Work order — Should a line in the entries below contain "Pengecekan", return that line.

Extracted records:

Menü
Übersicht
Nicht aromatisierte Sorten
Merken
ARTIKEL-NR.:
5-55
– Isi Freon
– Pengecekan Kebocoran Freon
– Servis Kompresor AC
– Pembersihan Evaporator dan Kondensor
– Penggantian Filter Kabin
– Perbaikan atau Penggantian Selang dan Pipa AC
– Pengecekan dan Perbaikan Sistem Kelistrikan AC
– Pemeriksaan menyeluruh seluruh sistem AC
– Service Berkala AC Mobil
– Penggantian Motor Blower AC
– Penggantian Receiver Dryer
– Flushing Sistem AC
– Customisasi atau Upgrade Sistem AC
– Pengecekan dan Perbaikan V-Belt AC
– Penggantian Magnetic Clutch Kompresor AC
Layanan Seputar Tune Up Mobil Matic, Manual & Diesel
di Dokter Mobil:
---
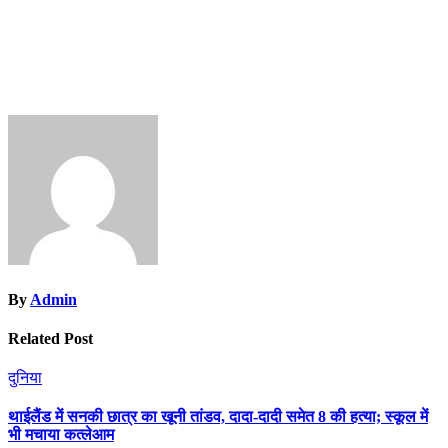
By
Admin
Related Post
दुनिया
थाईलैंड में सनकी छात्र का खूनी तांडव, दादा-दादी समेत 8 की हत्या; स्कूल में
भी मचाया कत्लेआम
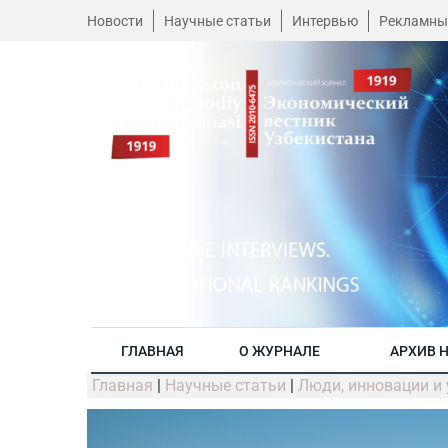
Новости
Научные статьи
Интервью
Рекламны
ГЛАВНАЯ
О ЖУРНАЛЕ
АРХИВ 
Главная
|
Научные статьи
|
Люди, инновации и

Written solution —
– Pengecekan Kebocoran Freon
– Pengecekan dan Perbaikan Sistem Kelistrikan AC
– Pengecekan dan Perbaikan V-Belt AC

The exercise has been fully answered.